Il plug-in inserisce automaticamente i messaggi nel corpo del post facendo risparmiare tempo all’autore dell’articolo.  L’amministratore ha il pieno controllo del software e può decidere come e quando inserire i messaggi pubblicitari.

 

 

 

ThirstyAffiliates

ThirstyAffiliates

Uno dei modi più veloci per monetizzare il proprio blog è quello di utilizzare le affiliazioni.

ThirstyAffiliates  consente l’importazione di link di affiliazione da Amazon ed altri importanti market place.  Il plug-in inserisce i link all’interno degli articoli pubblicati evitando che il cliente veda l’url che rimanda al sito terzo. 

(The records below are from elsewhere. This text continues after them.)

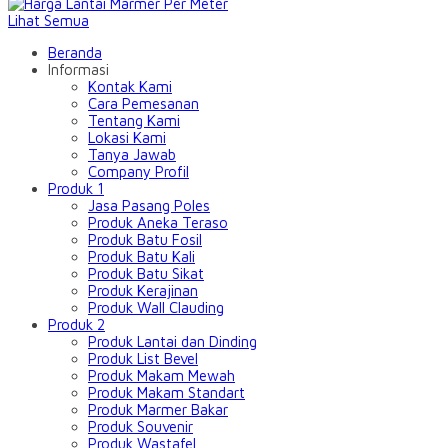
Lihat Semua
Beranda
Informasi
Kontak Kami
Cara Pemesanan
Tentang Kami
Lokasi Kami
Tanya Jawab
Company Profil
Produk 1
Jasa Pasang Poles
Produk Aneka Teraso
Produk Batu Fosil
Produk Batu Kali
Produk Batu Sikat
Produk Kerajinan
Produk Wall Clauding
Produk 2
Produk Lantai dan Dinding
Produk List Bevel
Produk Makam Mewah
Produk Makam Standart
Produk Marmer Bakar
Produk Souvenir
Produk Wastafel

A differenza di altri plug-in simili, ThirstyAffiliates   dispone dell’opzione di apertura della pagina in una nuova scheda e consente l’inserimento dei link all’interno di immagini.

 

 

 

Mobile Ad for WordPress  

Mobile Ad for WordPress

Il plug-in  Mobile Ad for WordPress intercetta in maniera ottimale il trend legato ai dispositivi mobili.  Il software propone messaggi pubblicitari creati appositamente per smartphone e tablet.  I messaggi proposti dal plug-in vengono caricati più velocemente e migliorano le performance del sito.

L’utente ha la possibilità di personalizzare i messaggi e di decidere quando il messaggio deve comparire.  Il plug-in consente, inoltre, di far comparire il messaggio solo quando il visitatore è in procinto di abbandonare il sito;  tale accortezza evita di distrarre l’utente durante la lettura del post.